DATA SHOWN:
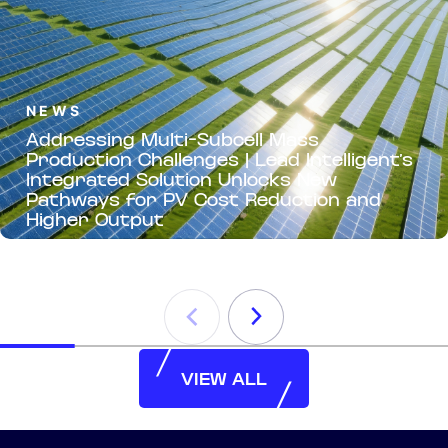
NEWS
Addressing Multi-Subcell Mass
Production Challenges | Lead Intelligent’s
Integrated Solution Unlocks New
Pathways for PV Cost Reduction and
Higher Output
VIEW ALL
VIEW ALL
...
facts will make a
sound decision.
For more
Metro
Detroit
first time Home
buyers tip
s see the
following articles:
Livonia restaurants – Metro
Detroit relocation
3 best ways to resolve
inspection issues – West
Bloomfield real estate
---
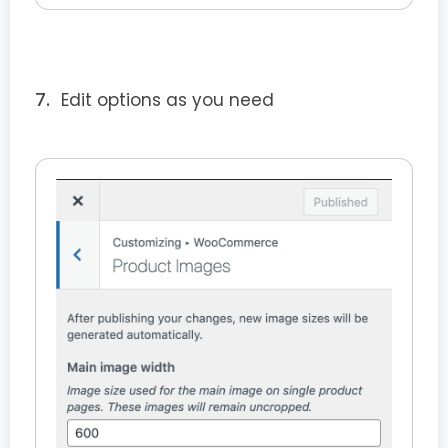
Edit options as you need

GOAL OF THE EXERCISE: Your answer should be the exact lines above from the one with "first time Home" through the one with "Bloomfield real estate", both included, and nothing besides.

TASK OUTPUT:
first time Home
buyers tip
s see the
following articles:
Livonia restaurants – Metro
Detroit relocation
3 best ways to resolve
inspection issues – West
Bloomfield real estate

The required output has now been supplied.